[Start of Attachment]

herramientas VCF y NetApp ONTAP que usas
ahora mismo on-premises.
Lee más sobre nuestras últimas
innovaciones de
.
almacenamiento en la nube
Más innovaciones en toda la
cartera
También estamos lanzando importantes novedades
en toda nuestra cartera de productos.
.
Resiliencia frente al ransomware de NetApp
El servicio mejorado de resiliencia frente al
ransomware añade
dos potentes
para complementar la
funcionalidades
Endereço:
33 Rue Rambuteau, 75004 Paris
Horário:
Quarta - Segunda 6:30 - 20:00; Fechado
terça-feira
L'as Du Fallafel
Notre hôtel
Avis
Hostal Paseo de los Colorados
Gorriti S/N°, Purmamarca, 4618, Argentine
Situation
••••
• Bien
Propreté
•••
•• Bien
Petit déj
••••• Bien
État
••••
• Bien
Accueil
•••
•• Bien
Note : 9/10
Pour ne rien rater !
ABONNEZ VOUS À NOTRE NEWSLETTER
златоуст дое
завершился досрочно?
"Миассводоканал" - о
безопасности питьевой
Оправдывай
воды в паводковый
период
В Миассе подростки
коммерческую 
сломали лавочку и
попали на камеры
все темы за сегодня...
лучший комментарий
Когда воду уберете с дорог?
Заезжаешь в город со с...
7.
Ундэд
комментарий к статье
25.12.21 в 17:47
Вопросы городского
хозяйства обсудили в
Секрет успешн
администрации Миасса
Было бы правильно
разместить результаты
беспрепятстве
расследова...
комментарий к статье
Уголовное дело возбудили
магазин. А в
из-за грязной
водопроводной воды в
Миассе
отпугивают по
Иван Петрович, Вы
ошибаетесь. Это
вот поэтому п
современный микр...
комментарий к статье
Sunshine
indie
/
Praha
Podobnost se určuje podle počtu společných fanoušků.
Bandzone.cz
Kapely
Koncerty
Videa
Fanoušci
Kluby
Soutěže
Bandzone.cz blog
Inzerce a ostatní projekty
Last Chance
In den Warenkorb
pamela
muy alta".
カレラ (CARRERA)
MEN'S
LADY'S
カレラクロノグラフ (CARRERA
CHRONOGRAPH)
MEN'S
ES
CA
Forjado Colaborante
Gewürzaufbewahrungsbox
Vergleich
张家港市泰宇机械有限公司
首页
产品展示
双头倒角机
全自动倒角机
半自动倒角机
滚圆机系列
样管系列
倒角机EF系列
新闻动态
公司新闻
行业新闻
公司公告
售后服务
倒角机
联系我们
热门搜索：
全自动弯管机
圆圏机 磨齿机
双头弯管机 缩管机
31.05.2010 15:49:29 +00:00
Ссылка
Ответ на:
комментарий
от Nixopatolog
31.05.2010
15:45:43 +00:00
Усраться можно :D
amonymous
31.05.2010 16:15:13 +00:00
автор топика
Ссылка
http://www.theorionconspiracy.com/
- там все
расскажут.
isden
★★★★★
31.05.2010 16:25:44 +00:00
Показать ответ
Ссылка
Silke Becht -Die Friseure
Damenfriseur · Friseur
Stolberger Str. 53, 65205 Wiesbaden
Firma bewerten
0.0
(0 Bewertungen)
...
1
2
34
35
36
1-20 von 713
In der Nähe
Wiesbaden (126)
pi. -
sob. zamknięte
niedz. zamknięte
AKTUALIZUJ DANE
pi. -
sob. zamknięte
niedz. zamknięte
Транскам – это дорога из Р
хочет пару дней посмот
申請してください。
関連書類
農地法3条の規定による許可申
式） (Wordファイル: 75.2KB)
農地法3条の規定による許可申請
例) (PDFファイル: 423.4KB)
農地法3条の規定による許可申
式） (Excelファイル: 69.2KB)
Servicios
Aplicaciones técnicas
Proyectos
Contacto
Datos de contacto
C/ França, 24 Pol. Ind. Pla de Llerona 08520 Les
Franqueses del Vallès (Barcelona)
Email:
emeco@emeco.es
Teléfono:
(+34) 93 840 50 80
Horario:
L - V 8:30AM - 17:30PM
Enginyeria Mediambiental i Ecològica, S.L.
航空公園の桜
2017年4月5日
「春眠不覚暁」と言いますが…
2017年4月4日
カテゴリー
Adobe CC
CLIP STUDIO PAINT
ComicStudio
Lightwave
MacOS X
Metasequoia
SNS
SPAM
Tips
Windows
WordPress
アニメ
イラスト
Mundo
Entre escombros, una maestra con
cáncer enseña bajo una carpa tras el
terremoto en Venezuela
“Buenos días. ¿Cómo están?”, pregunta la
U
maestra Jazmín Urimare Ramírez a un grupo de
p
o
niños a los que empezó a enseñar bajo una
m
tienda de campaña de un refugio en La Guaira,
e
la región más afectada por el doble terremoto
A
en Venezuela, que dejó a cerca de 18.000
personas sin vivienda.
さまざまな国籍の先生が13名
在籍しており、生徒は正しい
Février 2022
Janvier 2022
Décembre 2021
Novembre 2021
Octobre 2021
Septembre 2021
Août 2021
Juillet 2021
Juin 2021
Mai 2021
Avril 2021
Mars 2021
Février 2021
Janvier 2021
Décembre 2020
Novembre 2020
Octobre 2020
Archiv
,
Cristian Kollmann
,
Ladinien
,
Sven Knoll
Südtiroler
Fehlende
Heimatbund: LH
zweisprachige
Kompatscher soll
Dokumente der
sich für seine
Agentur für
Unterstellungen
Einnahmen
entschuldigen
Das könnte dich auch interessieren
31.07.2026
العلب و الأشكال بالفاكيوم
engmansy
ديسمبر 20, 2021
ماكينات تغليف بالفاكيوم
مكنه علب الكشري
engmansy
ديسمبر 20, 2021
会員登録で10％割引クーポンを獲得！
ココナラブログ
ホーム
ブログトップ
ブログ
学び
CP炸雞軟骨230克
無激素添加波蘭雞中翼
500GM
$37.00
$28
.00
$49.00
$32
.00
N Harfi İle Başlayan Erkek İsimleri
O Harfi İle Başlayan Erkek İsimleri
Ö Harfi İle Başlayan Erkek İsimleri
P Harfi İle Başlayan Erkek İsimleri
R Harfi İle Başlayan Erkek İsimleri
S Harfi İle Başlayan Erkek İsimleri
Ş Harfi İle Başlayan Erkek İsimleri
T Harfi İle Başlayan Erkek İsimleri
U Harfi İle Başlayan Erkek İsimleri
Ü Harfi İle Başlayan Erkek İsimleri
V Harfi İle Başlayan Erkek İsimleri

[End of Attachment]

Copy out each line of the data containing the string "cartera".

cartera
en toda nuestra cartera de productos.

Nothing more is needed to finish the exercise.